-------- Input --------

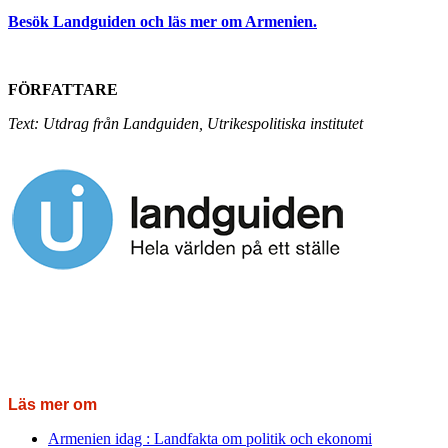
Besök Landguiden och läs mer om Armenien.
FÖRFATTARE
Text: Utdrag från Landguiden, Utrikespolitiska institutet
Läs mer om
Armenien idag : Landfakta om politik och ekonomi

--------

## Activity
Copy out all the records exactly as they read, and omit the pictures.

## Reply to the exercise
Besök Landguiden och läs mer om Armenien.
FÖRFATTARE
Text: Utdrag från Landguiden, Utrikespolitiska institutet
Läs mer om
Armenien idag : Landfakta om politik och ekonomi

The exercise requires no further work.